Countering Anti-Feminist Backlash in the Global South One Conference at a Time
Thirty-three panelists from twelve countries convened to share the instances of backlash they have witnessed in their own spheres.
Any drive that seeks to implement social, economic, and political changes to already cemented societal structures is bound to face opposition one way or the other. Feminism is no exception; the movement that has resisted gender inequalities from the root up has been facing backlash that aims to derail and reverse its gains. With anti-feminist agendas growing stronger globally, the need for plans to counter this backlash becomes more urgent.
To that end, the Arab Institute for Women (AiW) at LAU in partnership with the Institute of Development Studies (IDS) hosted an international conference centered on producing and building knowledge on anti-feminist backlash, comparing and contrasting anti-feminist backlash strategies, and building cross-sectoral and transnational alliances among anti-backlash actors in the Global South.
Speakers from Turkey, Bangladesh, India, Serbia, Tunisia, Palestine, Jordan, Malaysia, Morocco, Iran, South Africa and Lebanon gathered at the Adnan Kassar School of Business on the Beirut campus from June 19 to 22. Over the course of three days, 10 panels addressed topics ranging from understanding power dynamics to exploring global and regional perspectives and discussed lessons learned.
One panel covered the Shaheen Bagh protests in New Delhi, India, where thousands of women proclaimed their outright rejection of the Citizen Amendment Act (CAA) and National Register of Citizens (NRC) acts that were in essence anti-Muslim. Another panel spotlighted the seemingly feminist organization KADEM in Turkey (The Women and Democracy Association in English) which, as the panelists discussed, advocates for patriarchal values and against feminist politics.
“The many institutions we have participating in this conference and the number of experts assembled can only be an indication of the global significance of the issue we are addressing,” remarked LAU President Michel E. Mawad at the opening ceremony.
Indeed, the conference was held as a part of a bigger project – “Countering the Backlash: Reclaiming Gender Justice” – a six-year program launched by IDS, in partnership with AiW, and funded by the Swedish International Development Cooperation Agency (Sida).
AiW Director Myriam Sfeir offered further context. “The project aims at creating the necessary knowledge and identifying opportunities for women’s rights organizations and gender justice advocates to counter the backlash and address the erosion of gender objectives within the development policy and practice spheres,” she said.
“The program is organized around three strands of work,” which IDS research fellow Jerker Edström identified as “the voice, patriarchy, and policy and practice.” The voice strand, he explained, is about the women’s movement, voice, and agenda, while the patriarchy strand analyzes masculinity critically – especially within backlash dynamics – and the policy and practice strand examines policy and civil spaces based on social change, power, and queer theory.
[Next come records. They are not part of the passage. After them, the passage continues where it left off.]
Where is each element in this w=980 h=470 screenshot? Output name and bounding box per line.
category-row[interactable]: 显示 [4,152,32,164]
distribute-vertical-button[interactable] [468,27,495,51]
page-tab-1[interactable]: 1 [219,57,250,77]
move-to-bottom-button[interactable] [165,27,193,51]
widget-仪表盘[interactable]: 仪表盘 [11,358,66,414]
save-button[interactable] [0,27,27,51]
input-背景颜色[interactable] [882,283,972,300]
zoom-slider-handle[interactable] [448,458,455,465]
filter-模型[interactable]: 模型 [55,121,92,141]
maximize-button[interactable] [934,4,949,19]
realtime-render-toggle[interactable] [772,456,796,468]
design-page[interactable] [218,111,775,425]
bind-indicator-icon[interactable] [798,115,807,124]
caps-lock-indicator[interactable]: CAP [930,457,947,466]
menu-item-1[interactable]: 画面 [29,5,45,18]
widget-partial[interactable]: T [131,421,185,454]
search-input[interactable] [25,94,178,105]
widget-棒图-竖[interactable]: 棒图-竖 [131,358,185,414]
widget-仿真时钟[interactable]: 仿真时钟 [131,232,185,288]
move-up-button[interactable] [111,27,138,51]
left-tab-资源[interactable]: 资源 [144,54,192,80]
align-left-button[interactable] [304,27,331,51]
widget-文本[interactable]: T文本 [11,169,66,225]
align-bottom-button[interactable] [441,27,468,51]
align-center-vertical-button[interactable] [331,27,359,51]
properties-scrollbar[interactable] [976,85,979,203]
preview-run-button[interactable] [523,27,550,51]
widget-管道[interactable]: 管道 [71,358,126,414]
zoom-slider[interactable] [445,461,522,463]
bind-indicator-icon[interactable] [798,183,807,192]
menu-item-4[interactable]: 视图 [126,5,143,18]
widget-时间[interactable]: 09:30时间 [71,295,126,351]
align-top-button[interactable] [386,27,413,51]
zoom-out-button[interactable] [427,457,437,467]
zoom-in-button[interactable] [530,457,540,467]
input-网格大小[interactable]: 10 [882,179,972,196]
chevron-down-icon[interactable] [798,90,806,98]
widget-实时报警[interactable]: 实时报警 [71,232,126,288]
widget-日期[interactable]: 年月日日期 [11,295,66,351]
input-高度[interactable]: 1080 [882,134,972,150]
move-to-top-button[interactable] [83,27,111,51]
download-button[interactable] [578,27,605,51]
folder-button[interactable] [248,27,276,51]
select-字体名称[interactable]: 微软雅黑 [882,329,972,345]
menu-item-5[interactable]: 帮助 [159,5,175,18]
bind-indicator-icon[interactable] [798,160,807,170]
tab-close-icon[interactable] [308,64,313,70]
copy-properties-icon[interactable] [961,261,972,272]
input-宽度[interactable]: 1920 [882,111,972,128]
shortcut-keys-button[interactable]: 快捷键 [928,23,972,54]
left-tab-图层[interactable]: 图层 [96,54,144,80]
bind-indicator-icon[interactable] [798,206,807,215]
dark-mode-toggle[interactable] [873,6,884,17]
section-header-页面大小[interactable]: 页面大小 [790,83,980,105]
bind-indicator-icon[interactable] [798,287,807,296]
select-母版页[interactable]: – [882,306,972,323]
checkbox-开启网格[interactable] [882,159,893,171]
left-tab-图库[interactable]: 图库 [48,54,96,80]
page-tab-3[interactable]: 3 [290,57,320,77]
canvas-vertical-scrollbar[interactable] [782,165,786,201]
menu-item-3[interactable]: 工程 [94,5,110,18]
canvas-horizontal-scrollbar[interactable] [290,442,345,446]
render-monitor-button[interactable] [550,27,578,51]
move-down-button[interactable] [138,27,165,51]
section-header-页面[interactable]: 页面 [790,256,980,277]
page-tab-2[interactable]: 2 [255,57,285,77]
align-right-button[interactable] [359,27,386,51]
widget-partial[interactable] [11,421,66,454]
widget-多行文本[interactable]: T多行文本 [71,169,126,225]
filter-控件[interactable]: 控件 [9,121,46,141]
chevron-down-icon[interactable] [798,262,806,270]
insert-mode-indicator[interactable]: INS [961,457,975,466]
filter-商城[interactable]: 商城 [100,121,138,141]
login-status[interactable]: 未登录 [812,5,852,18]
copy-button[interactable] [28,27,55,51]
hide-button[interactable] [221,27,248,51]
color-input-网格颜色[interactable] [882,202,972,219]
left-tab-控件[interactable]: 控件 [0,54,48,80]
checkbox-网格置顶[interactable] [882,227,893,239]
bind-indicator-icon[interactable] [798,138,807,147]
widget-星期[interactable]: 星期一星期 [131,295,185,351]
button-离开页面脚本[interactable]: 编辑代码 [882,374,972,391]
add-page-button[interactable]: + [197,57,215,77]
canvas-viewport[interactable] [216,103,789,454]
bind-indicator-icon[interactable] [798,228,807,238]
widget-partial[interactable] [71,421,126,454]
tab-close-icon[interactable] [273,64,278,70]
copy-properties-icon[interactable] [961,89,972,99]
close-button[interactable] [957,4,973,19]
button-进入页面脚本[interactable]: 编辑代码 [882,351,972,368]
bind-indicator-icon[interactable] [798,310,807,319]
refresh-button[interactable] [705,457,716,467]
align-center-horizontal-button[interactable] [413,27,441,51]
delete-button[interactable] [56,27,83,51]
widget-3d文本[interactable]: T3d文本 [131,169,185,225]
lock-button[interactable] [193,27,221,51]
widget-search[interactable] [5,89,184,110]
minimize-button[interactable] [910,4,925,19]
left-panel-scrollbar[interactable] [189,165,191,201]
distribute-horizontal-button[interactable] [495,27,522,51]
Edström also noted that the AiW is the only partner working on all three strands at once.
The AiW has always been “timeless in its pursuit of gender equality and women empowerment in terms of creating awareness, conducting research, undertaking advocacy roles, and engaging on occasion in outright activism,” said Dr. Mawad.
Activist and member of AiW’s research team Nay El Rahi discussed the research undertaken within the project and highlighted the backlash within the Lebanese political system.
“We cannot talk about the backlash against women, women’s rights, or gender justice in Lebanon without first unpacking the oppressive structures that are built into the Lebanese sexist and sectarian political system, without looking at or discussing the structural flaws embedded in the very way our families, our societies, our communities and our states are constructed,” she argued, listing as examples personal status laws, passing on the citizenship and census registration, among others.
To further illustrate the timeliness of the topic, the AiW teamed up with Lina Abyad, former associate professor of theater at LAU, to produce a skit based on testimonials from Gender at Work in India and the RAAD Institute for Governance and Development in Bangladesh. Complimenting Abyad’s dedication to the movement, Sfeir noted how “she’s always ready to transform my ideas, however crazy they are, into drama and theater, with the hope of helping us voice the concerns and issues of women in any way she can.”
Despite the hurdles that prevent the achievement of true gender justice, Sfeir said, the fight for equality should never falter. “We all have a duty to fulfill, so let us not postpone it, so we can make sure to leave no one behind.”